Film Forum: The Fellowship of the Raves
Critics grope for superlatives for The Fellowship of the Ring. Plus: Vanilla Sky and Not Another Teen Movie.
Jeffrey Overstreet | posted 12/01/2001 12:00AM
Merry Christmas, readers and moviegoers. It would be good, in these days of frenzied merchandizing, to remember the words of J.R.R. Tolkien, which he included in a letter to his son Michael in 1962: "Well here comes Christmas! That astonishing thing that no 'commercialism' can in fact defile—unless you let it."
Hot from the OvenSpeaking of Tolkien, Christmas, and commercialism, you may have already noticed the flood of Hobbit-related toys, trinkets, T-shirts, soundtracks, posters, and Burger King glass goblets that are helping to hype the long-awaited movie trilogy. (Collectors, take note: The ring used in the movie is currently available on a German eBay site, winning an early bid of $46,000.) New Line Cinema has a lot riding on the success of The Lord of the Rings The Fellowship of the Ring, which opened this week. They're determined to convince you that one movie rules them all.
They needn't worry. In a what many people have called one of the worst movie years in recent memory, critics almost unanimously agree that Fellowship is one of the best, if not the best, cinematic experience of the year. Film enthusiasts invoke revered titles like The Empire Strikes Back, Raiders of the Lost Ark, and even Lawrence of Arabia in their comparisons. Perhaps Tolkien would have been pleased. He confided to his publisher in 1957: "I should welcome the idea of a … motion picture, with all the risk of vulgarization; and that quite apart from the glint of money, though on the brink of retirement that is not an unpleasant possibility." If he were still with us, he would stand to receive some hefty box office percentages.
Stephanie Zacharek at Salon.com struggles for the right superlatives: "The most heartbreaking thing about faithful moviegoing is that awe, beauty and excitement, three of the things we go to the movies for, are the very things we're cheated of the most. The great wonder of The Fellowship … is that it bathes us in all three, to the point where we remember—in a vague, pleasurably hallucinatory sensation from another lifetime—why we go to the movies in the first place. It would be an insult to say the picture merely lives up to its hype; it crashes the meaning of hype, exposing it as the graven image it is. Advertising is dead: Long live moviemaking."

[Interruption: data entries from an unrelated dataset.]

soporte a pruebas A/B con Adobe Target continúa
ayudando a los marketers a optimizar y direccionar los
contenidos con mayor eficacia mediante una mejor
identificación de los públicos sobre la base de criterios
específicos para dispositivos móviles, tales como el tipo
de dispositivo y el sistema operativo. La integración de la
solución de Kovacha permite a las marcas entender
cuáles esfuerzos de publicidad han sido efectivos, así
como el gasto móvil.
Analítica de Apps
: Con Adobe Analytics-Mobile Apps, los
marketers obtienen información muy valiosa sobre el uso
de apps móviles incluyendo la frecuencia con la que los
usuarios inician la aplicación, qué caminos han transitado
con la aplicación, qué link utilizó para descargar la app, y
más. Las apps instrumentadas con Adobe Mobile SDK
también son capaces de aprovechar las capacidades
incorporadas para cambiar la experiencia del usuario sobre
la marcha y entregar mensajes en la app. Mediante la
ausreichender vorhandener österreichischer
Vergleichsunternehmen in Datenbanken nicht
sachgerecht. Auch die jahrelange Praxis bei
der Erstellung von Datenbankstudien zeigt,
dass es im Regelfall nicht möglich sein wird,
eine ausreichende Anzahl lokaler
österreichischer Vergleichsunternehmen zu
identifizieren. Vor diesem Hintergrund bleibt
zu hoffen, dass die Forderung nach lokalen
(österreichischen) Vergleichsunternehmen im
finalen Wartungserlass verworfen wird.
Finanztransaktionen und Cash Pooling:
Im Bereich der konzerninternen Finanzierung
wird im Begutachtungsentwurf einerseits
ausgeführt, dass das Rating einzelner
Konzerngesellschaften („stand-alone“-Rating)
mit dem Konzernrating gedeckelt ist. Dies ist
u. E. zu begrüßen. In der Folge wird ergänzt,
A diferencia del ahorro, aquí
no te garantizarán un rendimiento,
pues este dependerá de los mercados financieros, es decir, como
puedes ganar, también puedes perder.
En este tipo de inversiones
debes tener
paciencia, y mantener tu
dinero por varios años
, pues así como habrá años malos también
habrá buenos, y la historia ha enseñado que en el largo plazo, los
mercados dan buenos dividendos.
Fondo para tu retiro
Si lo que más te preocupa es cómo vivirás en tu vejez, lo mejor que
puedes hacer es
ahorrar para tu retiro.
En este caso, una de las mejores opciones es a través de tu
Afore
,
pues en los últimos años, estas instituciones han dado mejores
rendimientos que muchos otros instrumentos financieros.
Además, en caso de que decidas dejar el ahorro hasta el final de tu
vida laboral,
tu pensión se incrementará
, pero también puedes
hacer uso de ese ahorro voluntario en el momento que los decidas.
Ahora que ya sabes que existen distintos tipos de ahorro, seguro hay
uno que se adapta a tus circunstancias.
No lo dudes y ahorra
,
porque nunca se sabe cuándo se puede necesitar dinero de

"The film does full justice to Tolkien," says Christopher Tookey (Daily Mail). He calls the film "a landmark in cinema, an awesome feat of imagination and daring. Critics who gave five-star ratings to … [the] uninspired Harry Potter movie are going to have to find ten if they are to do justice to The Fellowship. Here is landscape photography of a grandeur and emotional resonance that we haven't witnessed in the cinema since John Ford revolutionised the western or David Lean took to the desert in Lawrence of Arabia. The movie has a mythic grandeur and a profound understanding of human corruptibility that makes the Star Wars movies look like kids' stuff."
Christopher Howse (Telegraph) calls it "easily the most impressive fantasy film ever made—at least until next Christmas."

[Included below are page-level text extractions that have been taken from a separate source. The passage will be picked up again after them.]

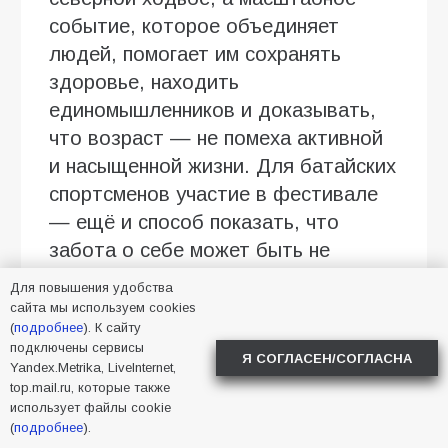
событие, которое объединяет
людей, помогает им сохранять
здоровье, находить
единомышленников и доказывать,
что возраст — не помеха активной
и насыщенной жизни. Для батайских
спортсменов участие в фестивале
— ещё и способ показать, что
забота о себе может быть не
рутиной, а источником радости и
Для повышения удобства
гордости.
сайта мы используем cookies
(
подробнее
). К сайту
Центр социального обслуживания
подключены сервисы
Я СОГЛАСЕН/СОГЛАСНА
Yandex.Metrika, LiveInternet,
Батайска на протяжении многих лет
top.mail.ru, которые также
поддерживает своих подопечных в
использует файлы cookie
(
подробнее
).
стремлении вести активный образ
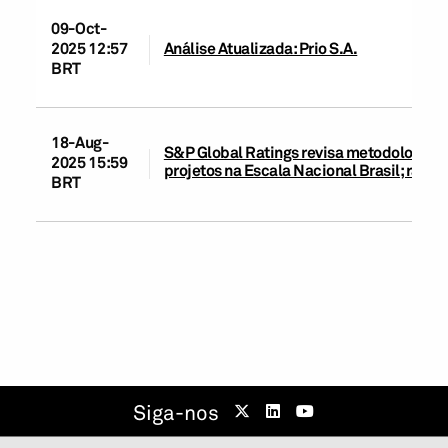
09-Oct-
2025 12:57
Análise Atualizada: Prio S.A.
BRT
18-Aug-
S&P Global Ratings revisa metodologias d
2025 15:59
projetos na Escala Nacional Brasil; rati
BRT
Siga-nos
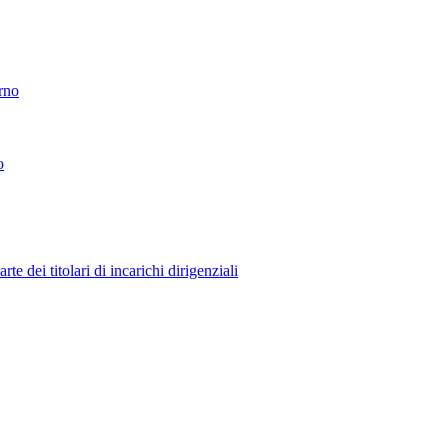
erno
o
 dei titolari di incarichi dirigenziali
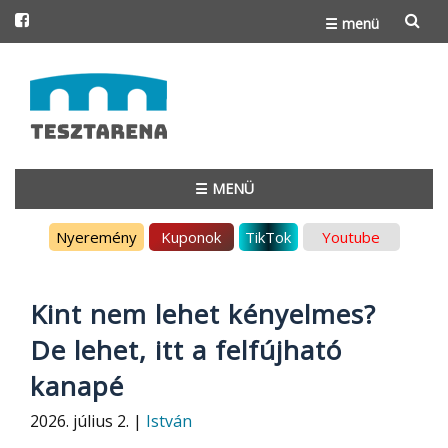
☰ menü
Skip
to
content
☰ MENÜ
Skip
Nyeremény
Kuponok
TikTok
Youtube
to
content
Kint nem lehet kényelmes?
De lehet, itt a felfújható
kanapé
2026. július 2. |
István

David Denby (The New Yorker) registers a few complaints: "Too many blackened caverns … too much chanting by a male chorus on the soundtrack. The movie … repeats itself more often than a talkative cabbie driving out to the nether regions of Middle-Brooklyn." But after that complaint, he joins the applause anyway: "I have to admit that I capitulated soon enough. Once it gets going … [the movie] is consistently beautiful and often exciting … surely the best big-budget fantasy movie in years."